Of course, one shouldn't take this sort of nonsense too seriously. In the world of the metropolitan diarist, where the subject of complaint matters less than the general tone of weary disgruntlement, the litany of moans could just as easily have included excessively efficient theme parks, the appalling privations suffered by farmers, and the long hair worn by the younger generation.

"I fear we may have to think about going elsewhere", promises Mr Heffer, and I would suggest that next year he goes to the West Country, where vulgarly picturesque scenes abound, theme-parks have decent dinosaurs and trains that run on time, and rural slums have been abolished.

One of the joys of East Anglia is that, with its beauty and variety, there's a sense of windblown melancholy, a mood captured beautifully by WG Sebald in his account of a walk down the Suffolk coast, The Rings of Saturn. "The east stands for lost causes," he writes, contemplating the lost city of Dunwich and the centuries in which the works and aspirations of man have been eaten away by the North Sea.
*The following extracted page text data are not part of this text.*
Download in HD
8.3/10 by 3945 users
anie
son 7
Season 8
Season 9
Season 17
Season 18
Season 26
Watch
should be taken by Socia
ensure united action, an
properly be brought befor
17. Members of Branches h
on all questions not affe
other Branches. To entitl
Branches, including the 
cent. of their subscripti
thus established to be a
Perhaps it is this which makes this part of the country a holiday destination for the more discriminating. Whatever you might read in the New Statesman, the northern shoreline of Norfolk, for example, is not thronged with the brain- dead. Here are middle-aged couples with floppy hats, binoculars and neat white socks - people so polite that, even when calling the dog, they remember to say "Please". Families sit on shingle beaches in contented boredom, staring out over the grey sea, throwing stones. In pubs, teenagers who have been coming here for years with their parents gather to gossip and flirt, chattering like swallows on telegraph wires, preparing to fly south.
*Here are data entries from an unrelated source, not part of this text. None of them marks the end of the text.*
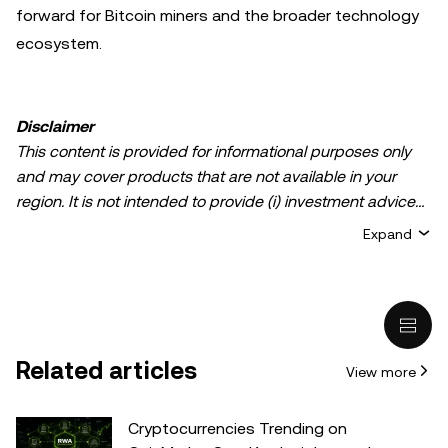
forward for Bitcoin miners and the broader technology
ecosystem.
Disclaimer
This content is provided for informational purposes only
and may cover products that are not available in your
region. It is not intended to provide (i) investment advice
or an investment recommendation; (ii) an offer or
Expand
solicitation to buy, sell, or hold crypto/digital assets, or (iii)
financial, accounting, legal, or tax advice. Crypto/digital
asset holdings, including stablecoins, involve a high
degree of risk and can fluctuate greatly. You should
carefully consider whether trading or holding
Related articles
View more
crypto/digital assets is suitable for you in light of your
financial condition. Please consult your
legal/tax/investment professional for questions about your
Cryptocurrencies Trending on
For fear of mixing with the brain-dead and their offspring, the Heffers probably avoided Cromer, where this year the end-of-the-pier show is gloriously celebrating its 21st anniversary. Hosted by a double act superior to Morecambe and Wise, the Seaside Special '98 has a fine traditional line-up - a rubber- faced young comedian, a square-jawed crooner, a keyboards-and-drum combo bravely impersonating an orchestra, and a chorus line of four girls, spilling heartbreakingly out of their costumes, dancing and smiling, their eyes fixed with defiant optimism on some distant spot at the back of the theatre.

Laughter and sadness, summer giving way to autumn: this true East Anglian moment is caught, better than by any jaded diarist, in Sue Roe's poem "Femme at the end of the pier at Cromer" from her recently published collection The Spitfire Factory (Dale House Press). "Whelks in the sea at Cromer whelp/when the girls come on in shimmering heels/ Cromer rocks when Femme makes her curtsey/ it thunders applause from end to end/ wanting an encore, wanting more."